## [GOAL OF THE EXERCISE]
Every record that appears below should be transcribed exactly.
- - - - -
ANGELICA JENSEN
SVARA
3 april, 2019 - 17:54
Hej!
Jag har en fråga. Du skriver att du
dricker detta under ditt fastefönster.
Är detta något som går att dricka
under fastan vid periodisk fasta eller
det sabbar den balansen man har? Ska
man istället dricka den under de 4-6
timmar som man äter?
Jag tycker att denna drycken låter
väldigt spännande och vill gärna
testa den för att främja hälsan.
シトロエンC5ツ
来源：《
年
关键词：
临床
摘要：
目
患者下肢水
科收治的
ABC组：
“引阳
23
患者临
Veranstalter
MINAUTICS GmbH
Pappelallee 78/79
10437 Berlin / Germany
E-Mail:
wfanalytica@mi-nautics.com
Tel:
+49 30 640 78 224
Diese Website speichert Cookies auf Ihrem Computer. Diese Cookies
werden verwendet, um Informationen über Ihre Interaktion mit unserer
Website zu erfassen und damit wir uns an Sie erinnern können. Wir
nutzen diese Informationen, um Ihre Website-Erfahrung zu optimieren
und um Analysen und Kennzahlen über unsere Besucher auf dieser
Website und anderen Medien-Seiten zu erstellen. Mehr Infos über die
- - - - -
## [RESPONSE AREA]
ANGELICA JENSEN
SVARA
3 april, 2019 - 17:54
Hej!
Jag har en fråga. Du skriver att du
dricker detta under ditt fastefönster.
Är detta något som går att dricka
under fastan vid periodisk fasta eller
det sabbar den balansen man har? Ska
man istället dricka den under de 4-6
timmar som man äter?
Jag tycker att denna drycken låter
väldigt spännande och vill gärna
testa den för att främja hälsan.
シトロエンC5ツ
来源：《
年
关键词：
临床
摘要：
目
患者下肢水
科收治的
ABC组：
“引阳
23
患者临
Veranstalter
MINAUTICS GmbH
Pappelallee 78/79
10437 Berlin / Germany
E-Mail:
wfanalytica@mi-nautics.com
Tel:
+49 30 640 78 224
Diese Website speichert Cookies auf Ihrem Computer. Diese Cookies
werden verwendet, um Informationen über Ihre Interaktion mit unserer
Website zu erfassen und damit wir uns an Sie erinnern können. Wir
nutzen diese Informationen, um Ihre Website-Erfahrung zu optimieren
und um Analysen und Kennzahlen über unsere Besucher auf dieser
Website und anderen Medien-Seiten zu erstellen. Mehr Infos über die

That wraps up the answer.